По спине продрало холодом — все-таки это создание пугало до мурашек. Так и казалось, что она сейчас подойдет и вцепится крошечными ручками в горло. Но и Люсьен и куратор сохраняли полное спокойствие, причем куратор что-то быстро записывал.
Сейчас нам откроется тайна, сказал сам себе Лео. Где твое любопытство, Цинис?
Любопытства он не ощущал. Только ужасную гадливость, страх и еще фоновое, упорное беспокойство, он сперва никак не мог понять, что конкретно его беспокоит. Мануэль? Кассий? Инквизиторы? Надзор? Падре Кресенте? Пожар?
Да, пожар, и… и правда ли, что соседи разобрали к себе погорельцев, как говорил этот… как его? Шандор с третьего этажа. Не сгорел ли дом полностью, не добавилось ли к двум десяткам беженцев еще полсотни таких же?
А призрак… что призрак, это же просто ребенок, маленький ненастоящий ребенок, девочка с косичками, в платьице и с завязанными глазами. Почему же так страшно… тонкие волоски шевелятся на загривке, как от дуновения холодного ветра.
Зал вдруг наполнился тенями, полупрозрачными, но узнаваемыми. К выходу бесшумно прошла Далия Вебер в синем платье, папка с нотами прижата локтем к боку. Двое мальчиков в белых рубахах министрантов обменялись пинками у дверей ризницы, руки же, занятые церковной утварью, в дело не пустили. Затем все смазалось, размылось и снова собралось — падре Кресенте прошел из угла в угол, задерживаясь у поставцов, видимо, гасил свечи. Больше никого в зале не было. Падре ушел в ризницу, открыв и закрыв полупрозрачную дверь.
Потянулись минуты. Сумрак время от времени колыхался, будто кто-то трогал пальцем поверхность воды. Опаловое свечение в пирамидках едва заметно пульсировало. Падре Жасан поглядывал на наручные часы — их циферблат тоже был заметен окружностью зеленоватых искр.
Девочка — тень ее — пробежала вдоль рядов и исчезла где-то около ступенек, ведущих к алтарю. Еще несколько минут тишины.
Вот призрак — или кто она там — снова показался около задних скамеек, легко пробежал вдоль рядов, но на этот раз не исчез, а приблизился к двери ризницы, вытянув руки перед собой и замер, словно прислушиваясь. Потом — Лео не очень удивился, но все равно моргнул — девочка прошла сквозь стену и исчезла внутри.

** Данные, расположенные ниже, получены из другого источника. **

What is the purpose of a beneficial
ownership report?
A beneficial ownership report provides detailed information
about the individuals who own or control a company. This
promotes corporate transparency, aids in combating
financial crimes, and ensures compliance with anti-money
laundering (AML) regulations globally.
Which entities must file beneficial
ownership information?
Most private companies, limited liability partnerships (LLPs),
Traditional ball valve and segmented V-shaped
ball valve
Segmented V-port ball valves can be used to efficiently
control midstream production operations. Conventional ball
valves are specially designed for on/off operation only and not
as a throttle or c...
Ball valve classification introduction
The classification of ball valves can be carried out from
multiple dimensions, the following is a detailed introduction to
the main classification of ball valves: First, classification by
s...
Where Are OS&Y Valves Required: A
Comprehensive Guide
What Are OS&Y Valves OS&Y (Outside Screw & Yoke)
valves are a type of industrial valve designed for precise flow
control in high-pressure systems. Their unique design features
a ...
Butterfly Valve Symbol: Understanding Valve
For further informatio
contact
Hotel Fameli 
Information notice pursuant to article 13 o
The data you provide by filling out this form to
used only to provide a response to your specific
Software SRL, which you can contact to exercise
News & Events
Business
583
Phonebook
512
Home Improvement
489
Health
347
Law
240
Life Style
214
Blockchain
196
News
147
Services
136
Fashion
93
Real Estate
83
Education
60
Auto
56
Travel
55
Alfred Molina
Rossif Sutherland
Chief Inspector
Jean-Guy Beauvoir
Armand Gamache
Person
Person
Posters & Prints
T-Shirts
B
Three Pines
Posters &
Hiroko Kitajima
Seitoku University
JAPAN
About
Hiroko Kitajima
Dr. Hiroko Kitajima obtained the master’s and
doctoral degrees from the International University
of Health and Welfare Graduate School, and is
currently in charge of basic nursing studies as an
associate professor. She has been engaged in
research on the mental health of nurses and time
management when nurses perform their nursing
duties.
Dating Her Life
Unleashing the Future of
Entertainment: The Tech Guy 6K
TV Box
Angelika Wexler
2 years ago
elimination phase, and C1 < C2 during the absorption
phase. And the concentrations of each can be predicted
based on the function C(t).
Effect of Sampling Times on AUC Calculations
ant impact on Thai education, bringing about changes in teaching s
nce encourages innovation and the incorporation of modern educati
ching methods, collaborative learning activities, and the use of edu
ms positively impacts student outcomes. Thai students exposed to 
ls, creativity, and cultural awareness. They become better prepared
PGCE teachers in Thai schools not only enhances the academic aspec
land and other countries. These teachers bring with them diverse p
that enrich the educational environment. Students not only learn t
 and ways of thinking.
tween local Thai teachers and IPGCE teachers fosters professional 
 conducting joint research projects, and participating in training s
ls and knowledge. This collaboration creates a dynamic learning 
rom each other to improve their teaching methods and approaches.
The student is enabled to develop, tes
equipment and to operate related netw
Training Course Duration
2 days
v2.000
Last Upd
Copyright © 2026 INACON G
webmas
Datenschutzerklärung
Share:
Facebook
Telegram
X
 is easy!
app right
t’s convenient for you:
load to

Падре Жасан обменялся с Люсьеном взглядами, тихо перебросился парой слов и продолжил свои записи. Ручка-самописка так и летала туда-сюда, но слов было не разобрать.

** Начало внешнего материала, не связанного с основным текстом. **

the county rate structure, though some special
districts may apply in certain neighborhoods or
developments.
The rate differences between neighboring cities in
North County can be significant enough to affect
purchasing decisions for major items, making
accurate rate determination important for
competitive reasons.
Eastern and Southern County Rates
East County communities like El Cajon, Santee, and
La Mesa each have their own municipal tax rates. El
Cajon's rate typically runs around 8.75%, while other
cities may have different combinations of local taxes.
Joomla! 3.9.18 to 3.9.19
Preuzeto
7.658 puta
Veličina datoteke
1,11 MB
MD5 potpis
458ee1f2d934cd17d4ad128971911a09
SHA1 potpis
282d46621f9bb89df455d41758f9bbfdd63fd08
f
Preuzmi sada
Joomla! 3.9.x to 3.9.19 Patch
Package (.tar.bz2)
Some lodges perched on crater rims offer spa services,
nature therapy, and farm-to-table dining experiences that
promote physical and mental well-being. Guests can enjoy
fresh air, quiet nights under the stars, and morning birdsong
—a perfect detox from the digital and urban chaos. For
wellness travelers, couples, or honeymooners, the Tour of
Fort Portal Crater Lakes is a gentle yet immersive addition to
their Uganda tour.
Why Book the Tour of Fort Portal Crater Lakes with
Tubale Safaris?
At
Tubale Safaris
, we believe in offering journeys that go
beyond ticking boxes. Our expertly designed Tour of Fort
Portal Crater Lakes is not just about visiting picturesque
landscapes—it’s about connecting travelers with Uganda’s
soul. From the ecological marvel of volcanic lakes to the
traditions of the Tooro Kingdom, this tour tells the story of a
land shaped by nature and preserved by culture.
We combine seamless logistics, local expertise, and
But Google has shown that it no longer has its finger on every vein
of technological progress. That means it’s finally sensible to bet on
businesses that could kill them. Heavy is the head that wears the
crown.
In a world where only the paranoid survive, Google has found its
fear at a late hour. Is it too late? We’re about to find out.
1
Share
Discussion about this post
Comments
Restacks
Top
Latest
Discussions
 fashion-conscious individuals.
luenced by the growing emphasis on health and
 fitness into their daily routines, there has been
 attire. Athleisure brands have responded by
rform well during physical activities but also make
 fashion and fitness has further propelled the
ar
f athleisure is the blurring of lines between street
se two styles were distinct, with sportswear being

Лео вытянул шею, борясь с искушением подпитать зрение канденцием, но тут из ризницы раздался злобный рык, а потом змеиное огненное шипение — такое мог бы издать раненый дракон. Раненый и очень злой.
Люсьен вскочил, а падре Жасан только кивнул каким-то своим мыслям и, приподняв очки, благожелательно уставился на закрытую дверь ризницы.

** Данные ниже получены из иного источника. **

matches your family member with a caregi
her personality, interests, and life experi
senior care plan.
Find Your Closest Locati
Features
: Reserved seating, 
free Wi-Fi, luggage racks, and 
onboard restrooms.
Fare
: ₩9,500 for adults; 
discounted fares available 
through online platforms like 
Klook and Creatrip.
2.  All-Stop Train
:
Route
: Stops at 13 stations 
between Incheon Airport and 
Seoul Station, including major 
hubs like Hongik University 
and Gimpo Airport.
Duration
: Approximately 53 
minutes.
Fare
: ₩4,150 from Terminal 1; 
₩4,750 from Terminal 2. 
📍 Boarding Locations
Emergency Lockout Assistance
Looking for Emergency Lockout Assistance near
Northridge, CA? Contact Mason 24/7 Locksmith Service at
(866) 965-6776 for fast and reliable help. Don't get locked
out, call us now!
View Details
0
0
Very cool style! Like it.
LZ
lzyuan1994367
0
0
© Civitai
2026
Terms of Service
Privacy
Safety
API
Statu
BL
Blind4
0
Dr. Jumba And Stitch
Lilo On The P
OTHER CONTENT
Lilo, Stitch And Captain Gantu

Спустя мгновение она распахнулась, и оттуда выскочил Мануэль, как черт из табакерки, окончательно встрепанный и очень, очень злой. Никакой девочки с ним, конечно же, не было, проекция исчезла.
— Тульпа! — зашипел он, оглядывая часовню горящими глазами. — Распроклятая богомерзкая тульпа, наглая, отвратительная, полностью сформированная, самовольная и сильная, как сам дьявол! Проклятье! У меня под носом!
— Вот именно, у вас под носом, дорогой Мануэль, — подытожил куратор, откладывая самописку, снимая и протирая очки носовым платком. — Ни на что это вас не наводит? Ни на какие мысли?
— Наводит! Наверняка маг, создавший ее, валяется где-то в состоянии овоща и пускает слюни! Она совершенно неуправляема, а значит, его мозг уже полностью превращен в кашу. И если он при этом не подох, значит, за ним либо следят другие, либо сама тульпа за ним ухаживает, гадина!
— Простите, — сказал Лео. — Тульпа? Это же что-то баснословное.
— Как же! Одна такая чуть было не сломала всю мою карьеру в восемьсот семидесятом году. Баснословное! Держи карман!